I should mention that my Dad is the oddest person I’ve ever met. He is and has always been a quantum person: blip! he’s here, joking, laughing, fully engaged and charismatic in the way men who claim membership in the “Smiling Irish Bastard Hall of Fame” can be. (I have next to no idea where my family actually hails from, it’s just the phrase and the similarity that matter most here, not the documented truth.)
Then, in a minute–blip! Gone. He still stands in front of you, or next to you, but in an instant his mind has gone somewhere completely alien and unreachable to you. Someone once wrote of Dean Martin that he must be either the deepest soul on the planet, so elusive was he, or that he was the shallowest. I’m never really sure of either, but the two do share an ethos of being phenomenally elusive people as hard to hit square on as Linnie Patrick coming through the hole. Years can pass without any real, substantive information being exchanged in conversation, and I have, on occasion, written down what I know about my dad using notebook pad. I don’t get past the second page. There is not enough information to fill the pages, thus saving the world from the 3,923,918th anguished daddy-issues bildungsroman.
(You all owe him a note of thanks. I forward them on for you happily.)

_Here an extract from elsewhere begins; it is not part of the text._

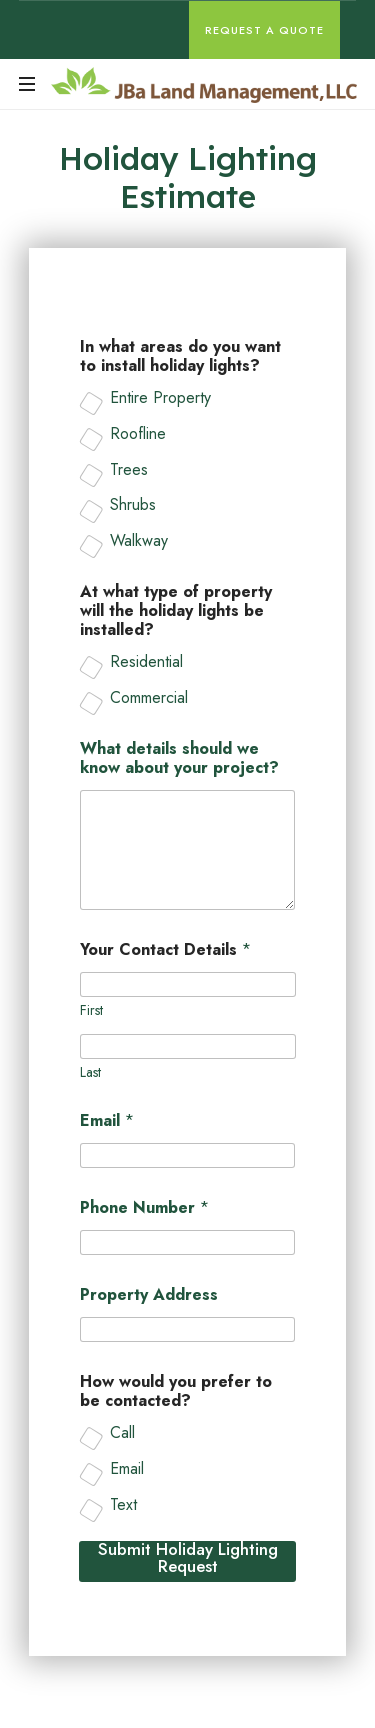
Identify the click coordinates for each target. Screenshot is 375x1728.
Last (90, 1072)
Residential (146, 662)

Linnie Patrick is a deliberate reference here: Linnie played for Alabama and was quicksilver in cleats when Bear Bryant coached at the University of Alabama. My father met Bryant once–possibly more, but again, information here is scarce–through the equally vaguely defined relationship my grandfather claimed with Bryant. All I know is my grandfather, a horse-trainer who shuttled around the country from track to track, knew Bryant in some degree and had enough of a connection to wangle a visit and (apocryphally) a scholarship offer for my aunt. I’d love to elaborate, but I can’t. That is all I know, leading to the endless stream of qualifiers, parentheses, and limiting modifiers. I don’t know much, and like 99.9 percent of history, it has evaporated into an oblivion of forgetting, half-memory, or denial.